As well as that it needs to communicate something to the audience. The same reason why holograms in Star Wars have scan lines. Initially it looks too strange if it's just a photoreal image, so scan lines are added to communicate "this is video recorded."

Obviously, less so now, but things are designed with the audience in mind to communicate "this is how it works."
 
Category doesn't determine quality. Some reboots greatly surpass the quality of the original, e.g. the Heisei Gamera movies, the Ron Moore Battlestar Galactica, or She-Ra and the Princesses of Power. The most famous versions of The Maltese Falcon and Ben-Hur are remakes of inferior earlier versions.

Of course plenty of reboots are worse than the originals, but that's just Sturgeon's Law -- 90 percent of everything is garbage. The successful examples of a category are always the minority. Which is why it's so nonsensical to blame the entire category.
 
Until they start turning out directors and conceptual artists of Irv Kirshner and Ralph McQuarrie quality again, I’m dubious. Sam Raimi, for instance, has a penchant for ruining everything he touches by trying to make it into a Xena clone.
 
Sam Raimi, for instance, has a penchant for ruining everything he touches by trying to make it into a Xena clone.

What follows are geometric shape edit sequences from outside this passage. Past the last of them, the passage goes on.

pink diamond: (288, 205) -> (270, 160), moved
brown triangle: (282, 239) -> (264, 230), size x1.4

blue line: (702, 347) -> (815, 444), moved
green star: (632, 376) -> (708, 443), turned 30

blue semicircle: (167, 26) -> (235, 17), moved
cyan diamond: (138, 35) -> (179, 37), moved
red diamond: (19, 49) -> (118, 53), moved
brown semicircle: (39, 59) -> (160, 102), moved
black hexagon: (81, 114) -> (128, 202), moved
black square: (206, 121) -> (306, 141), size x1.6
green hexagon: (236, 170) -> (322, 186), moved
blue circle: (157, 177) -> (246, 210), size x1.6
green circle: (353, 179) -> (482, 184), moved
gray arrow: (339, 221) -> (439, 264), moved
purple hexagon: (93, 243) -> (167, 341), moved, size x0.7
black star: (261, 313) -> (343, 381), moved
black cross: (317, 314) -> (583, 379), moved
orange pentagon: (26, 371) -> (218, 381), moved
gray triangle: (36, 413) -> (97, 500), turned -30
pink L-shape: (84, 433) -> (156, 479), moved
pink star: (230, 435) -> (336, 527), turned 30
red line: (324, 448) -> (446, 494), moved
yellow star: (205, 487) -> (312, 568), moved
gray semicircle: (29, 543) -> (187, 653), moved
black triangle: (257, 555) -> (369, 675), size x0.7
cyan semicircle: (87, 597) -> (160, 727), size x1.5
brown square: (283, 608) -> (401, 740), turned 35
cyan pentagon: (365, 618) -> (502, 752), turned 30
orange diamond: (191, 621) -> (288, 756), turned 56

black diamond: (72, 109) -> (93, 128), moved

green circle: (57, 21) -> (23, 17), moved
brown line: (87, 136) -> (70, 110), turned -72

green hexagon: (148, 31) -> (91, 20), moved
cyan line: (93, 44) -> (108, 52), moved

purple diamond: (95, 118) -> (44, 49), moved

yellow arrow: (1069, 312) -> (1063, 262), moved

Okay, that's a bizarre characterization of his body of work. I don't see anything Xena-like about his Spider-Man or Doctor Strange movies. And of course he'd already established his characteristic directorial style well before Xena existed, with films like the Evil Dead trilogy and Darkman. And Xena was more Rob Tapert's baby anyway.
 
Okay, that's a bizarre characterization of his body of work. I don't see anything Xena-like about his Spider-Man or Doctor Strange movies. And of course he'd already established his characteristic directorial style well before Xena existed, with films like the Evil Dead trilogy and Darkman. And Xena was more Rob Tapert's baby anyway.

Then explain Sword of Truth? Only thing missing was Renee Dawson and a quarterstaff.

Sam Raimi’s work on Evil Dead was tempered by Bruce Campbell the way Lars Ulrich’s ego was kept in check by Cliff Burton.